Washington (RRC): El presidente de Estados Unidos, Donald Trump, escaló este viernes la tensión diplomática en torno a Groenlandia al advertir que podría imponer aranceles a aquellos países que no se alineen con su insistencia en que el territorio ártico pase a control estadounidense.
Durante un acto en la Casa Blanca relacionado con el sector de la salud, Trump declaró: «Podría imponer aranceles a los países que no estén de acuerdo con que necesitamos Groenlandia, porque la necesitamos para la seguridad nacional». La declaración representa una ampliación de su presión, que hasta ahora se había centrado principalmente en Dinamarca y en el propio gobierno autónomo groenlandés.

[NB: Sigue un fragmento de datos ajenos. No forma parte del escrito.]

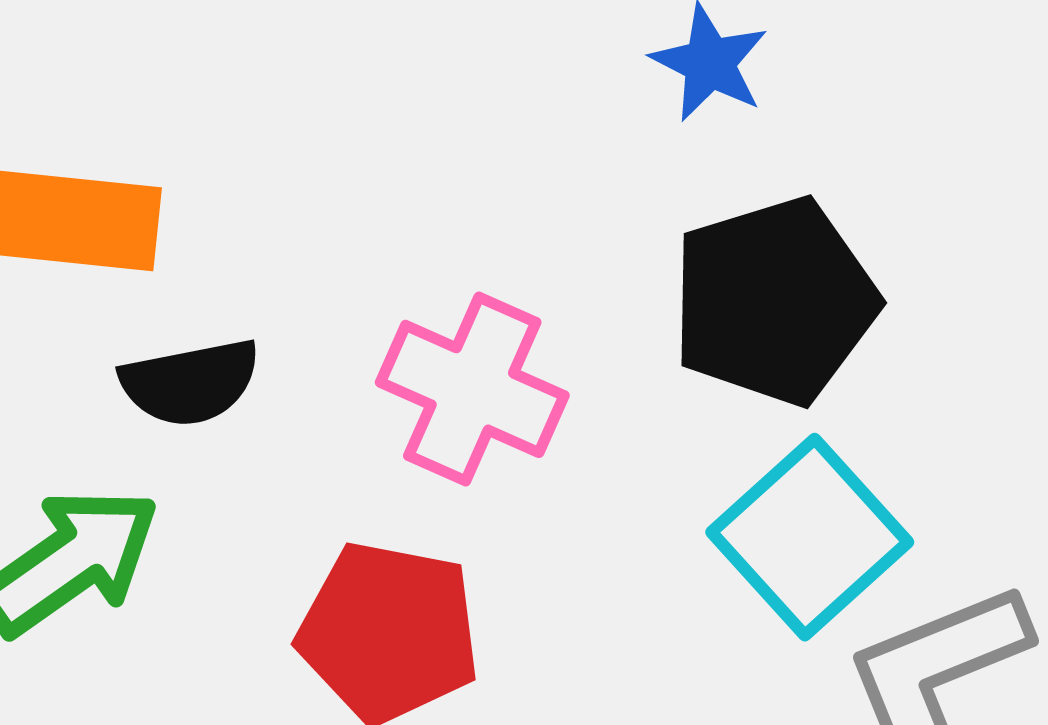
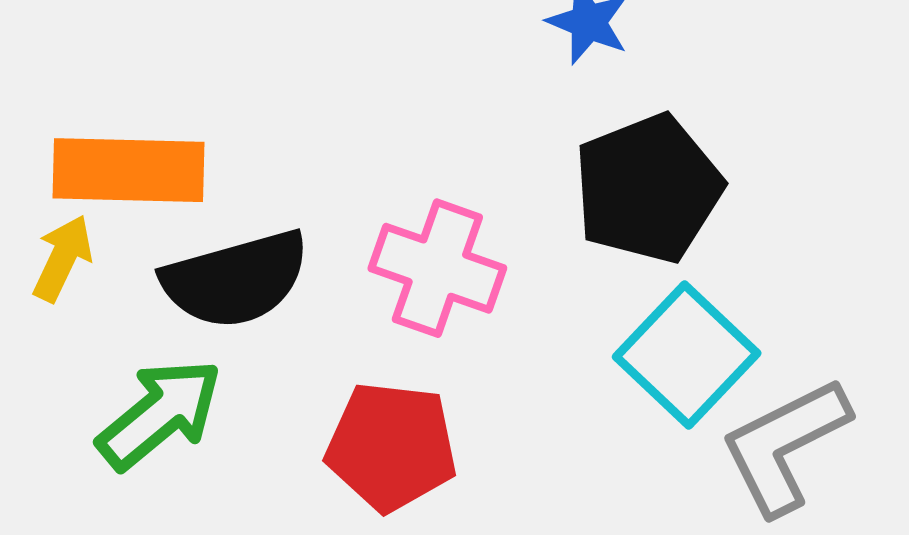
black semicircle: (190, 382) -> (236, 279), size x1.5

El interés de Trump por Groenlandia —un territorio autónomo del Reino de Dinamarca— no es nuevo. Desde su primer mandato en 2019 ya había planteado la idea de una compra como «un gran negocio inmobiliario». Sin embargo, desde su regreso a la presidencia en 2025, las declaraciones se han vuelto más insistentes y amenazantes, especialmente tras la operación militar estadounidense en Venezuela que capturó al expresidente Nicolás Maduro.
El mandatario ha argumentado repetidamente que la isla es «esencial para la seguridad nacional» de EE.UU., citando la presencia de buques rusos y chinos en la región ártica, el deshielo que abre nuevas rutas marítimas y la necesidad estratégica para sistemas de defensa como la llamada «Cúpula Dorada». En días recientes ha afirmado que «cualquier cosa menos el control estadounidense es inaceptable» y que Washington «hará algo allí, les guste o no».
Rechazo unánime de Dinamarca, Groenlandia y Europa
Tanto el gobierno danés como el groenlandés han rechazado categóricamente cualquier posibilidad de venta o anexión. El primer ministro de Groenlandia, Jens-Frederik Nielsen, ha calificado las pretensiones de «fantasía» y ha exigido «basta de presiones». La primera ministra danesa, Mette Frederiksen, ha advertido que cualquier acción unilateral estadounidense contra Groenlandia podría significar «el fin de la OTAN» como alianza de seguridad transatlántica.
En respuesta a las amenazas, varios países europeos han comenzado a enviar personal militar a Groenlandia en los últimos días como señal de apoyo a Dinamarca: Francia, Alemania, Suecia y Noruega, entre otros, participan en misiones de reconocimiento y ejercicios conjuntos.
La Unión Europea y líderes de múltiples naciones han calificado las declaraciones de Trump como una violación del derecho internacional y una amenaza a la integridad territorial de un aliado de la OTAN. Expertos advierten que la imposición de aranceles selectivos podría desencadenar una crisis comercial transatlántica de dimensiones impredecibles, en un contexto ya tenso por rondas previas de tarifas aplicadas en 2025.
Contexto geopolítico y reacciones internacionales
La crisis se produce semanas después de que una delegación de congresistas estadounidenses bipartidista viajara a Copenhague para intentar calmar las aguas y reafirmar el apoyo del Congreso al respeto de la soberanía danesa. Sin embargo, la Casa Blanca ha mantenido que la adquisición de Groenlandia sigue siendo una «prioridad de seguridad nacional» y que «todas las opciones están sobre la mesa», incluyendo la militar.
La comunidad internacional observa con creciente preocupación cómo una disputa territorial entre aliados de la OTAN podría poner en riesgo la estabilidad del Ártico, una región cada vez más disputada por el cambio climático y los recursos naturales.
Hasta el momento, ni Dinamarca ni Groenlandia han anunciado represalias económicas directas, aunque fuentes diplomáticas europeas no descartan que la UE evalúe el uso de su instrumento anticoercitivo comercial —conocido como el «bazuka comercial»— si las amenazas arancelarias se materializan.
Por ahora, la pelota está en la cancha de Washington, mientras el mundo espera si las palabras del presidente Trump se traducen en nuevas acciones concretas o quedan como una más de sus características declaraciones de presión máxima.